A Ben Green Cowboy Ride-Along

Let’s taste a few samples of his style in action. He might offer secret knowledge on catching wild mules, for instance:

Something that most people don’t know about wild mules—or any kind of mules—they will take up with a gray mare or a spotted mare. These horses had been out there all night, and I knew the mules had winded them and come to them; so I fed the gray mares in plain view, in the feed trough in the front pen. I looked around and, sure enough, it wasn’t but just a little bit until those mules were sticking their heads out through the brush, looking to see where the gray mules went. I just whistled and sang and paid them no mind. I walked around my horses and rubbed them while they ate—and talked to them some more. (Horse Tradin’, p. 225)

Who knew that young wild mules were just looking for mama, and would follow a kindly big gray mare anywhere, looking for home. Ben was observant, and schooled in the tricks of horse dealers, so the stories are full of arcane treatments and questionable wonders:

I had an old horse-trading friend that I was partnerin’ with, and he had brought a bunch of horses and mules into Mineral Wells the night before by leading them behind a wagon—which was the custom of the day. Among them was a nice little fat brown mare. She would work and ride, was gentle, and she looked good. I had traded for her a little while back; after I got her, one day I rode her pretty hard and discovered she had a pretty fair case of the heaves. I fed her some wet bran and turpentine, and put bluing in her water, and used all of the other well-known and respected remedies that good horse traders used. This little mare breathed perfectly normal as long as you didn’t run or trot her or try her wind. (Horse Tradin’, p. 79)

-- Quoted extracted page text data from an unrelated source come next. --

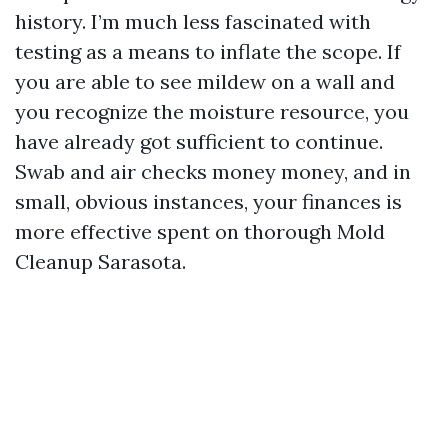
history. I’m much less fascinated with
testing as a means to inflate the scope. If
you are able to see mildew on a wall and
you recognize the moisture resource, you
have already got sufficient to continue.
Swab and air checks money money, and in
small, obvious instances, your finances is
more effective spent on thorough Mold
Cleanup Sarasota.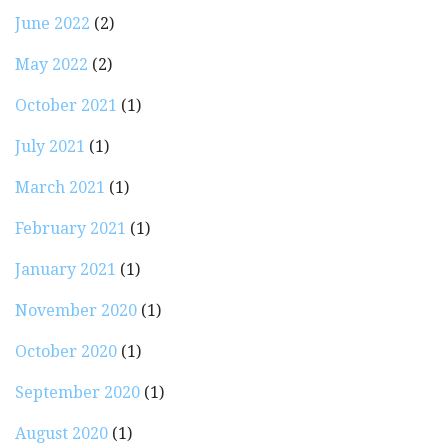
June 2022
(2)
May 2022
(2)
October 2021
(1)
July 2021
(1)
March 2021
(1)
February 2021
(1)
January 2021
(1)
November 2020
(1)
October 2020
(1)
September 2020
(1)
August 2020
(1)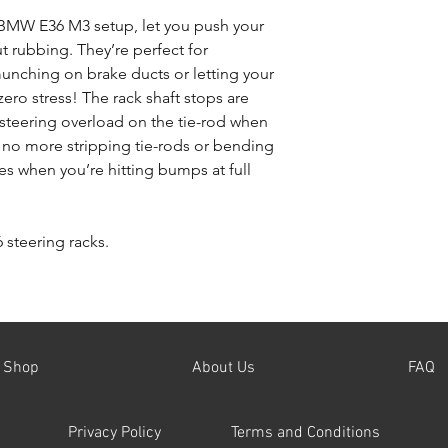
you accept the full 
e BMW E36 M3 setup, let you push your
Terms and Condition
t rubbing. They’re perfect for
unching on brake ducts or letting your
 zero stress! The rack shaft stops are
steering overload on the tie-rod when
s no more stripping tie-rods or bending
res when you’re hitting bumps at full
 steering racks.
Shop
About Us
FAQ
Privacy Policy
Terms and Conditions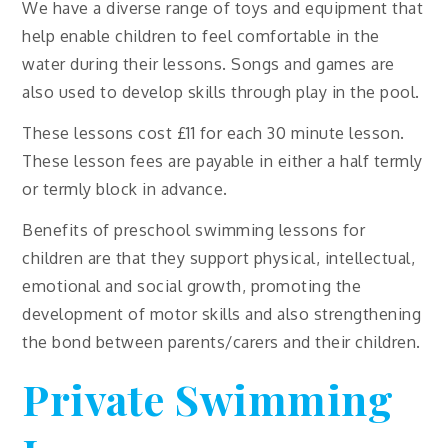
We have a diverse range of toys and equipment that
help enable children to feel comfortable in the
water during their lessons. Songs and games are
also used to develop skills through play in the pool.
These lessons cost £11 for each 30 minute lesson.
These lesson fees are payable in either a half termly
or termly block in advance.
Benefits of preschool swimming lessons for
children are that they support physical, intellectual,
emotional and social growth, promoting the
development of motor skills and also strengthening
the bond between parents/carers and their children.
Private Swimming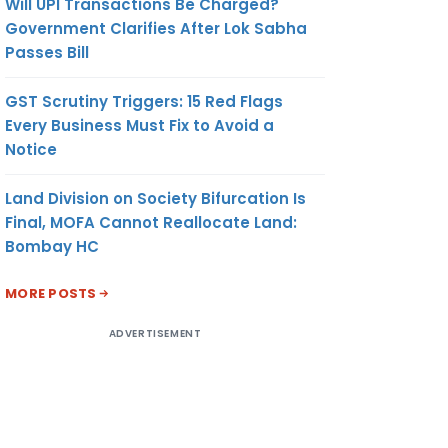
Will UPI Transactions Be Charged?
Government Clarifies After Lok Sabha
Passes Bill
GST Scrutiny Triggers: 15 Red Flags
Every Business Must Fix to Avoid a
Notice
Land Division on Society Bifurcation Is
Final, MOFA Cannot Reallocate Land:
Bombay HC
MORE POSTS
ADVERTISEMENT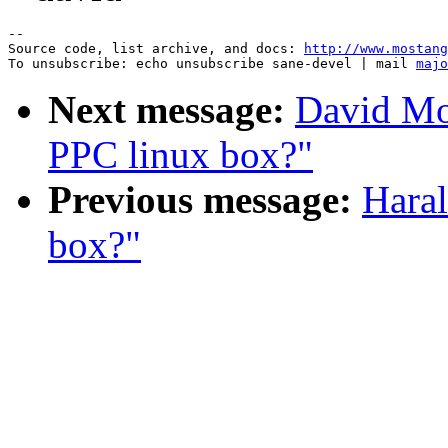
--

Source code, list archive, and docs: 
http://www.mostang
To unsubscribe: echo unsubscribe sane-devel | mail 
majo
Next message:
David Mo
PPC linux box?"
Previous message:
Hara
box?"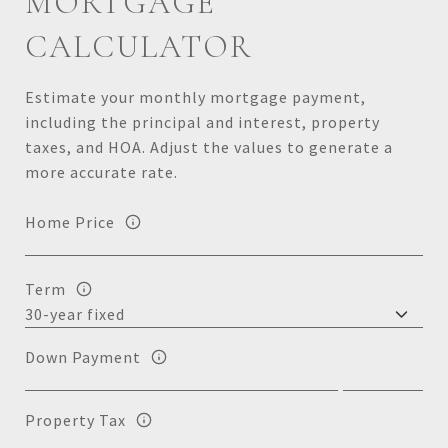
MORTGAGE
CALCULATOR
Estimate your monthly mortgage payment,
including the principal and interest, property
taxes, and HOA. Adjust the values to generate a
more accurate rate.
Home Price
Term
Down Payment
Property Tax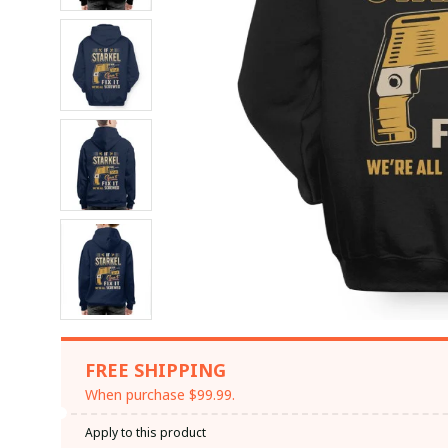
FREE SHIPPING
When purchase $99.99.
Apply to this product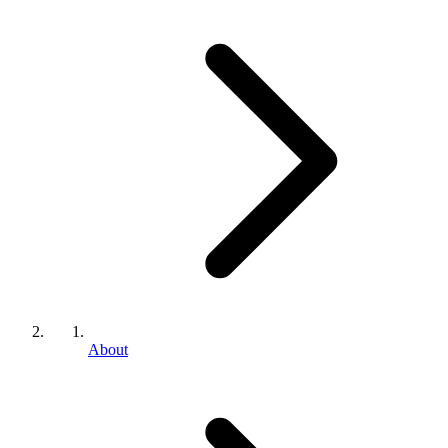
About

Such remedies could be carried to the extreme of treating an older team of horses with slight doses of arsenic minutely measured on the point of a pocket knife to make them perky for auction. Yet in spite of the occasional air of larceny there is useful information to be had:

Old-time cowmen can tell from a distant bawl whether it’s a cow, steer, or bull by the tone and the long or short of the sound. Other things that can be told by the tone of a bawl is whether a cow has lost her calf and is bawling for it to answer her, or if it’s a stray that’s lost from the herd. Sometimes cattle will make different tones of noises when they are bawling at the change of weather, and when cattle are excited by the presence of animals of prey, such as panthers or wolves, the tone of their call takes on a considerably higher pitch…The most blood-curdling of all these different sounds is when primitive or cold-blooded cattle smell blood and they can actually tell the difference between cow blood and other kinds. I knew real quick that the faint afternoon breeze had carried the smell of blood to the rest of the wild steers the same as the whirlwind had carried the scent of blood from my leg when the steer followed me into the corral. (Wild Cow Tales, p. 240-241)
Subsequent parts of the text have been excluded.